The Milk
All of our cow’s milk is now sourced exclusively from local farms within Cumbria.
These farms share our commitment to high welfare standards and careful land stewardship, ensuring that the milk we use is always fresh, traceable, and of exceptional quality.
Our goat’s milk is supplied by Meaburn Hall Farm, a long-established family run goat farm located less than eight miles from our Creamery in Appleby. The proximity not only guarantees freshness but also reflects our dedication to supporting neighbouring producers and reducing the environmental impact associated with transport.
The team at Meaburn Hall Farm take great pride in caring for their herd, and their expertise contributes to the rich, distinctive flavour of the goat’s milk cheeses we produce.
The Cheese
Nestled in the Eden Valley in Cumbria, Appleby Creamery produces a wide range of distinctive and characterful cheeses ranging from soft cheeses, such as blue, brie and smoked brie to hard varieties, including cheddar and caerphilly-style cheeses.
Product innovation is at the heart of Appleby Creamery and we are constantly evolving and developing new products, for example we are very proud to have launched one of the UK’s first Halloumi style cheeses.

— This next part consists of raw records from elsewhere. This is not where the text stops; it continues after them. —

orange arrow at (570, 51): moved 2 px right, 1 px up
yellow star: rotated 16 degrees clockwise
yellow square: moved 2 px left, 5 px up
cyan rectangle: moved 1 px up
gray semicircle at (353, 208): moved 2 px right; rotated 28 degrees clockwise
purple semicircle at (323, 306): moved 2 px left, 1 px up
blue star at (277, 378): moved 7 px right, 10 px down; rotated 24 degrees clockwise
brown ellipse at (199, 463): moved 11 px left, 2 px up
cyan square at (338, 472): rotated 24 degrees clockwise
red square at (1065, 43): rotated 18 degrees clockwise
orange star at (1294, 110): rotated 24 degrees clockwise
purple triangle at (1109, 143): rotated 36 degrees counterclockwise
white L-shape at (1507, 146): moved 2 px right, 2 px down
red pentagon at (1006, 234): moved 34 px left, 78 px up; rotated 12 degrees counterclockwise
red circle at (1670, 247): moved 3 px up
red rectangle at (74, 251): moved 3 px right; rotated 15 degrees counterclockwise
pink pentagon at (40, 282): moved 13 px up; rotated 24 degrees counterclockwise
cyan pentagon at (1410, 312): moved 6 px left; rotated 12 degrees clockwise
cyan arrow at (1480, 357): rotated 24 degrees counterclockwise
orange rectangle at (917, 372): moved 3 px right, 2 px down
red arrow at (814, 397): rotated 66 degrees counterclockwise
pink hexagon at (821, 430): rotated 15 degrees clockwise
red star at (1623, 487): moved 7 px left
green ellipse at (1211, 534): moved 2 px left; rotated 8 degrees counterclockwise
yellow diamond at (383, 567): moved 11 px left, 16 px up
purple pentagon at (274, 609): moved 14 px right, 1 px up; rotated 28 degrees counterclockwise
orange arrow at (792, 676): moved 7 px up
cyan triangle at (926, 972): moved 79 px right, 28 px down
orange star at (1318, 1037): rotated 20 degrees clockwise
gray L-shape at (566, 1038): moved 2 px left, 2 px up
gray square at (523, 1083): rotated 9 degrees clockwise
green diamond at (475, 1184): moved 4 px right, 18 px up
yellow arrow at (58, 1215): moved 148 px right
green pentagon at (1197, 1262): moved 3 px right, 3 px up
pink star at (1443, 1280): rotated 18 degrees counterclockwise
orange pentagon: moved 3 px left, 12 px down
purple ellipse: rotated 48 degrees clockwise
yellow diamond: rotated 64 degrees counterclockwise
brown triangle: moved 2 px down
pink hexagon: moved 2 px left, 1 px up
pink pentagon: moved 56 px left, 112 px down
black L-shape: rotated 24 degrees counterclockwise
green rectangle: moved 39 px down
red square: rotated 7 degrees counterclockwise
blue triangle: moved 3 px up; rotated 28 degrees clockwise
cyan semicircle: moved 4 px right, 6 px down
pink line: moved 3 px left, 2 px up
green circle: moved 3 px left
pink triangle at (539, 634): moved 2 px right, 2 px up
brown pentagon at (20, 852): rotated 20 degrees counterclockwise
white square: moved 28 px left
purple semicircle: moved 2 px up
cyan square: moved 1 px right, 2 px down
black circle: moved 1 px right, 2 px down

Appleby Creamery was established in 2007. The current team is run by Maurice and supported by a team of dedicated cheese makers. The team have mostly been with the business since their teens and were trained by former founders of the business. This expertise and experience combined with the highest quality ingredients makes the Appleby Creamery cheese an amazing range of products which we are hugely proud of and we know you will enjoy.
Sustainability
Appleby Creamery have embarked on a project to reduce its reliance on both grid supplied electricity and lpg. We have installed an array of solar panels on the Creamery roof that will provide a high percentage of our electricity requirements, at peak it will generate 180kW and we are able to export up to 100kW of that green energy to the grid. In addition, we are switching over to electricity as our primary energy source for both pasteurisation and water heating (from LPG). We have identified several areas for further potential savings in our new maker space where we plan to produce Halloumi and Ricotta (both fairly energy hungry processes) by installing heat exchangers to utilise waste hot water.